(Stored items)
┏━━
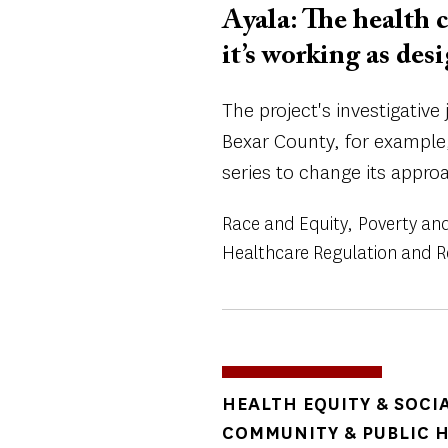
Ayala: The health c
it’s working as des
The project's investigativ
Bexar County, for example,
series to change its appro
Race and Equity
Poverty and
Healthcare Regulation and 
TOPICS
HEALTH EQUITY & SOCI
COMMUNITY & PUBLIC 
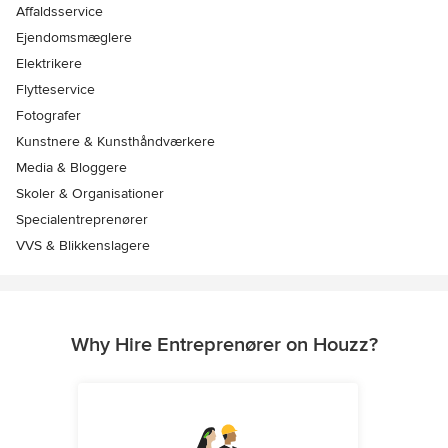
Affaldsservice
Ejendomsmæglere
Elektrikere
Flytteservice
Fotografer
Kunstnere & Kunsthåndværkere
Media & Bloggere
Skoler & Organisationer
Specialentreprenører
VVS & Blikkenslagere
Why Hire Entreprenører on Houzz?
┗━━
┏━━
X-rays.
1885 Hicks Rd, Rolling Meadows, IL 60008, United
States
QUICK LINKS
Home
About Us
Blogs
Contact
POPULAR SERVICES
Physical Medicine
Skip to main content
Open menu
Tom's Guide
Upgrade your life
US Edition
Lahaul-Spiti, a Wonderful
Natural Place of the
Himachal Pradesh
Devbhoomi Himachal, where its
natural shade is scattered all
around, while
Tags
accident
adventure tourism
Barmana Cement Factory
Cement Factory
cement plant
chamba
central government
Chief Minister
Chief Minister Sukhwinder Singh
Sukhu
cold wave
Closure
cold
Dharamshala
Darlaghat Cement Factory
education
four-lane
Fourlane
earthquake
┗━━
┏━━
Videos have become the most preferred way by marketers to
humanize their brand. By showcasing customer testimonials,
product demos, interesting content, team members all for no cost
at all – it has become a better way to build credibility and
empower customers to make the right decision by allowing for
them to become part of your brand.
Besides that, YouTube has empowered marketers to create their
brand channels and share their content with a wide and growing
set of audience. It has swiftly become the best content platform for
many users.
┗━━
Using the data above, give again exactly the lines starting at the one holding "Ayala: The health c" and ending at the one holding "Why Hire Entreprenører on Houzz?", inclusive, and nothing more. Omit the pictures.

◆ Response box
Ayala: The health c
it’s working as des
The project's investigativ
Bexar County, for example,
series to change its appro
Race and Equity
Poverty and
Healthcare Regulation and 
TOPICS
HEALTH EQUITY & SOCI
COMMUNITY & PUBLIC 
Affaldsservice
Ejendomsmæglere
Elektrikere
Flytteservice
Fotografer
Kunstnere & Kunsthåndværkere
Media & Bloggere
Skoler & Organisationer
Specialentreprenører
VVS & Blikkenslagere
Why Hire Entreprenører on Houzz?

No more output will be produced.